Fair Trade Towns and Fair Trade Campuses expand Fair Trade’s scope and power beyond the individual consumer. Volunteers in cities such as Vancouver and Canmore have promoted fair trade on a city-wide level by working with the private sector to increase availability of Fair Trade products in stores and restaurants; lobbying the municipality to stipulate the use of Fair Trade coffee, tea, sugar and chocolate in their procurement policies; and hosting public awareness events and advertising campaigns.

In a similar fashion, Fair Trade Campuses promote the availability and visibility of Fair Trade products on their campus. The University of British Columbia became the first Canadian Fair Trade Campus in 2011, and the local chapter of Engineers Without Borders is promoting Fair Trade on the University of Saskatchewan campus. (Engineers Without Borders is a strong promoter of Fair Trade.)

Canadian Fair Trade Network 
The Canadian Fair Trade Network (CFTN) got off the ground less than two years ago in an effort to bring together the different groups that promote Fair Trade in Canada.

They have a working team of 7-8 people in Vancouver as well as an eight-person national board of directors. Nancy Allan of Saskatoon is the board’s Vice President. She has been actively promoting Fair Trade since the 1980s and is a founding member of the North Saskatchewan Fair Trade Alliance.

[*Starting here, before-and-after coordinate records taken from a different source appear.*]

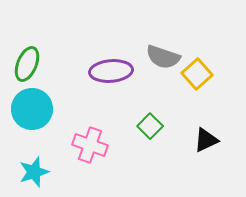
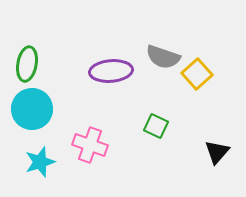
green ellipse: rotated 12 degrees counterclockwise
green square: moved 6 px right; rotated 20 degrees counterclockwise
black triangle: moved 11 px right, 12 px down; rotated 24 degrees counterclockwise
cyan star: moved 6 px right, 10 px up
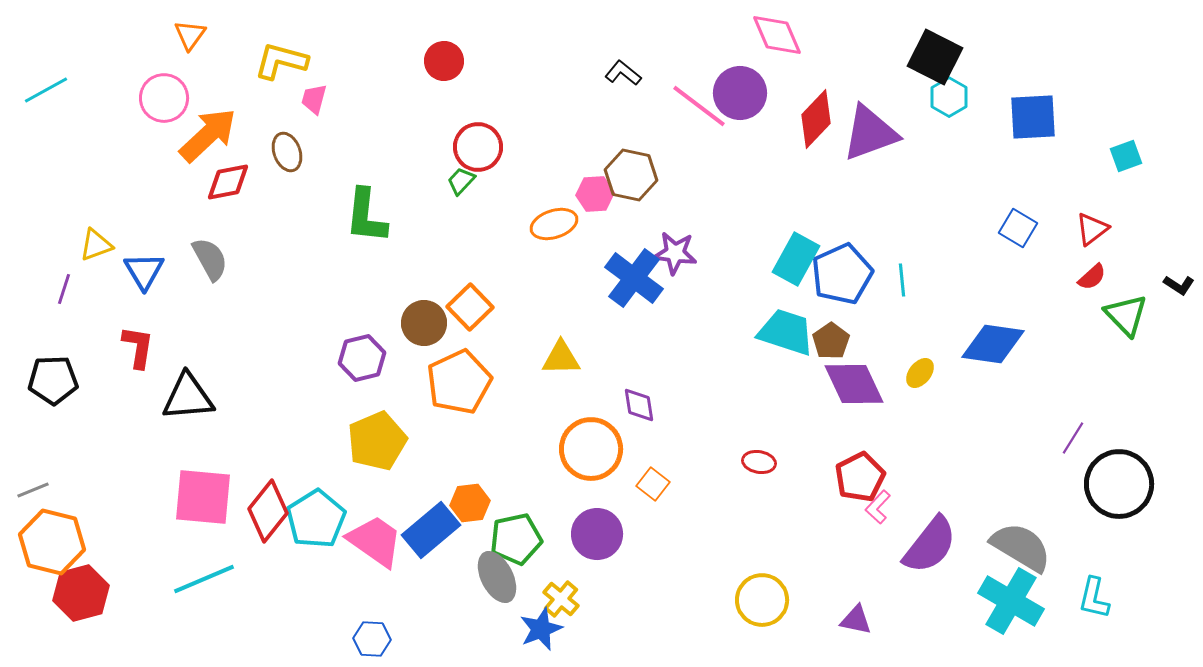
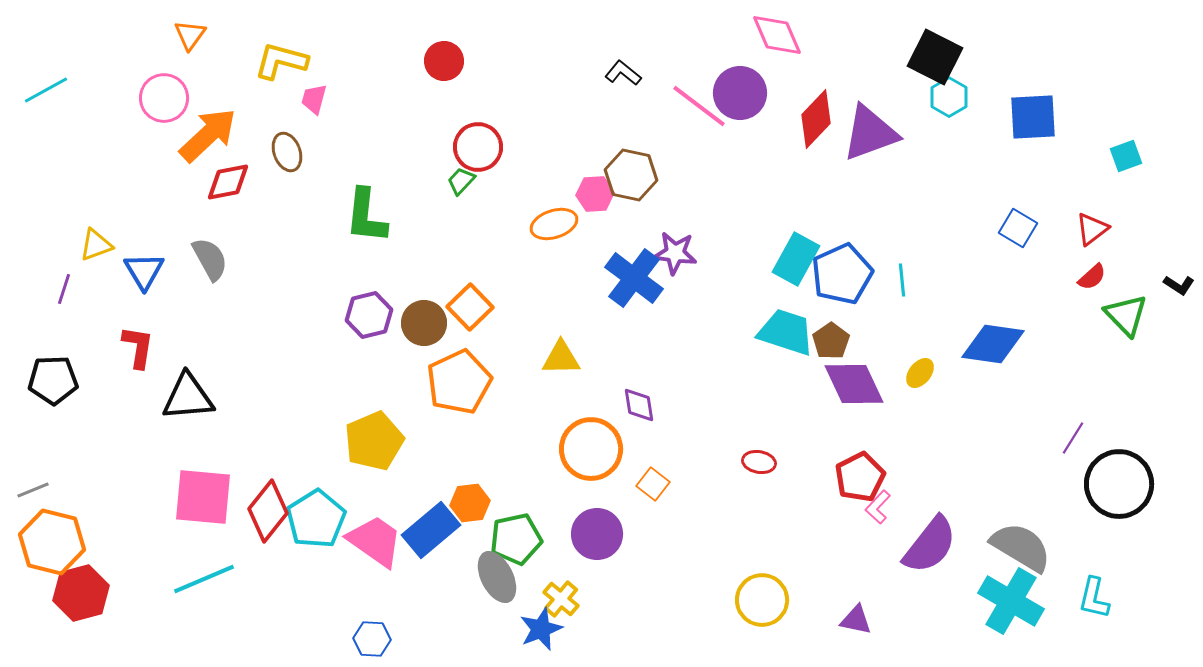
purple hexagon at (362, 358): moved 7 px right, 43 px up
yellow pentagon at (377, 441): moved 3 px left
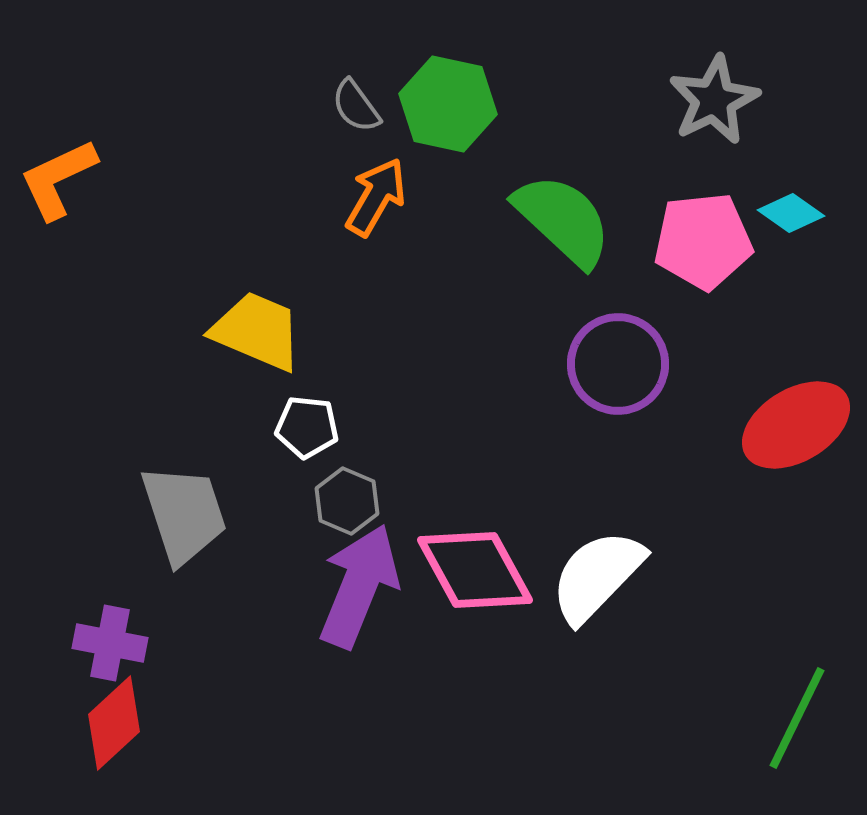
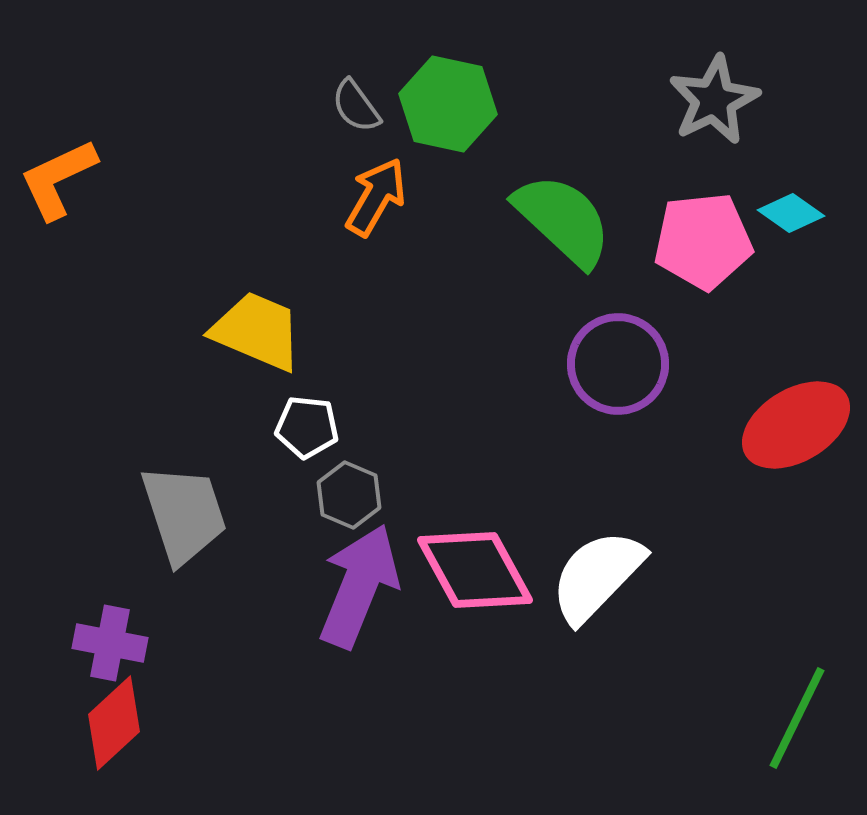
gray hexagon: moved 2 px right, 6 px up
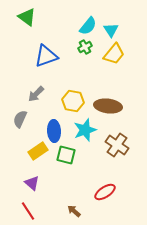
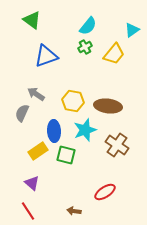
green triangle: moved 5 px right, 3 px down
cyan triangle: moved 21 px right; rotated 28 degrees clockwise
gray arrow: rotated 78 degrees clockwise
gray semicircle: moved 2 px right, 6 px up
brown arrow: rotated 32 degrees counterclockwise
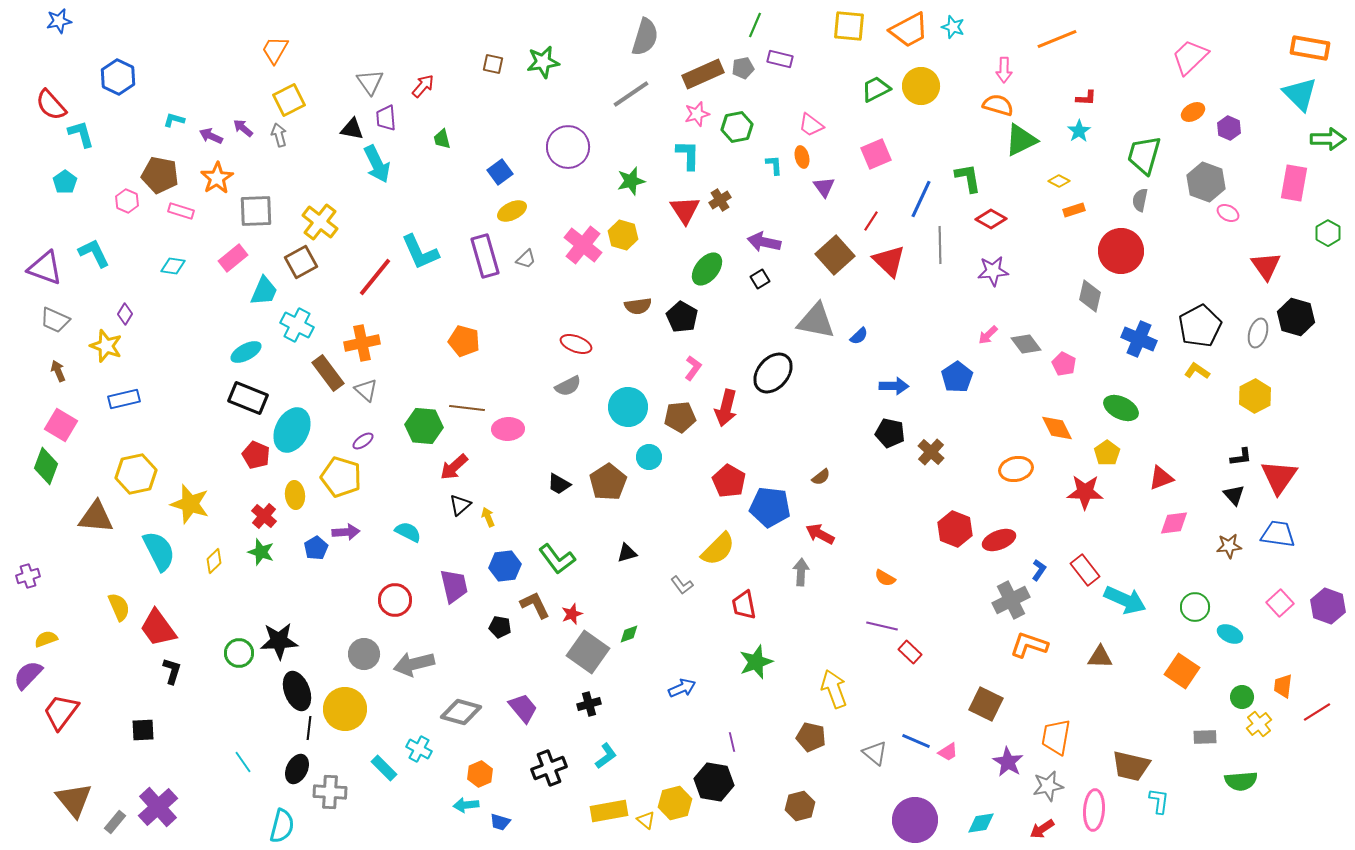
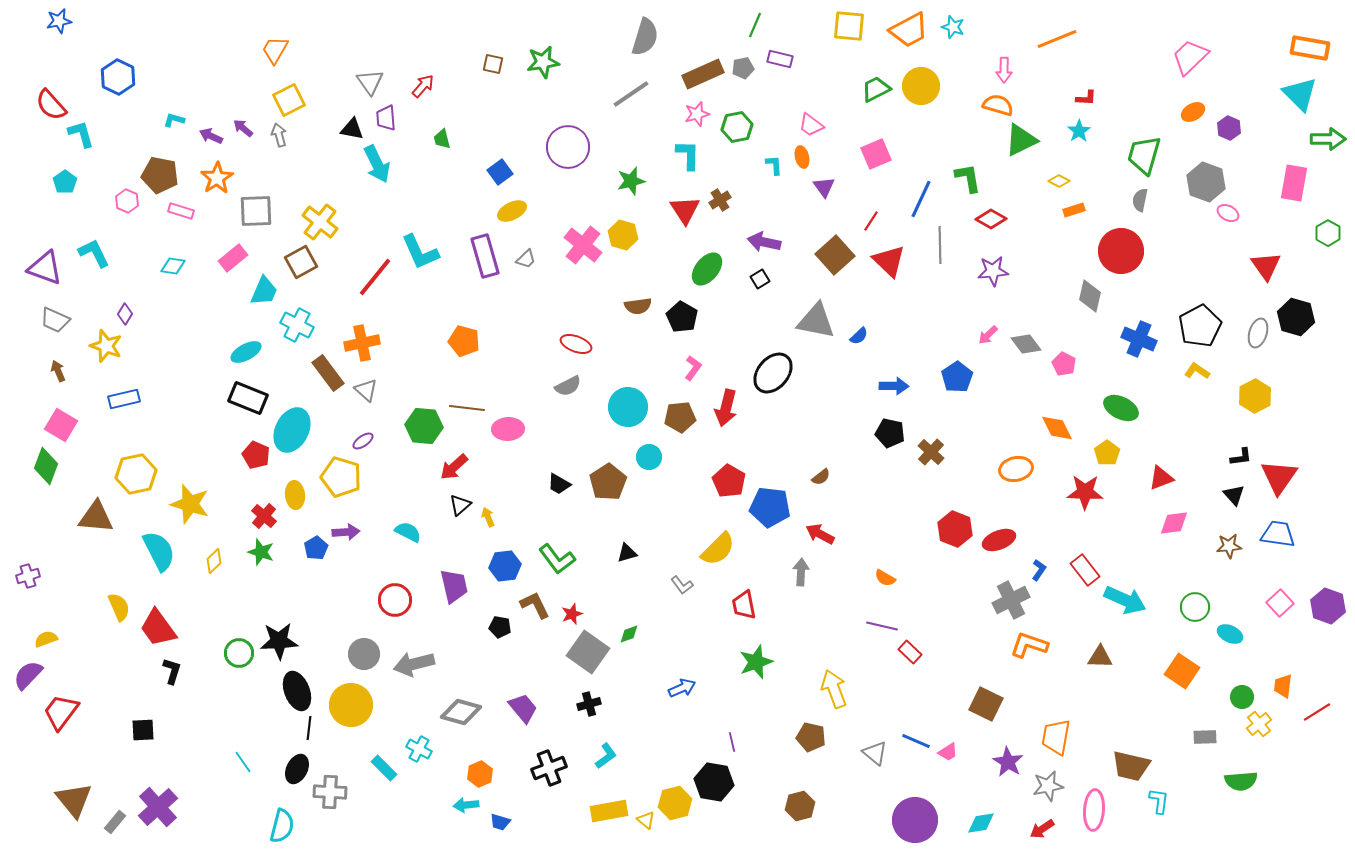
yellow circle at (345, 709): moved 6 px right, 4 px up
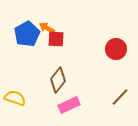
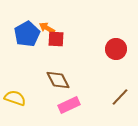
brown diamond: rotated 65 degrees counterclockwise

I spoke with Sean McHugh, the Network’s Executive Director, who worked in Kenya for a number of years and was instrumental in establishing Fair Trade Vancouver. Sean explained that the CFTN has three primary goals:
  1. To open up communications channels linking Fair Trade activists (for example, all the Fair Trade campuses) across Canada.
  2. To establish common strategies and tools to assist local grassroots groups. For example, they recently produced a Fair Trade Campus Action Guide to help local campus initiatives get off the ground. They have produced a 24-page colour magazine to explain what Fair Trade is and how it works, which is being distributed both electronically and in print through Ten Thousand Villages and other partners. 
  3. To establish a united, national voice in order to conduct stronger advocacy with national food service companies and larger public institutions.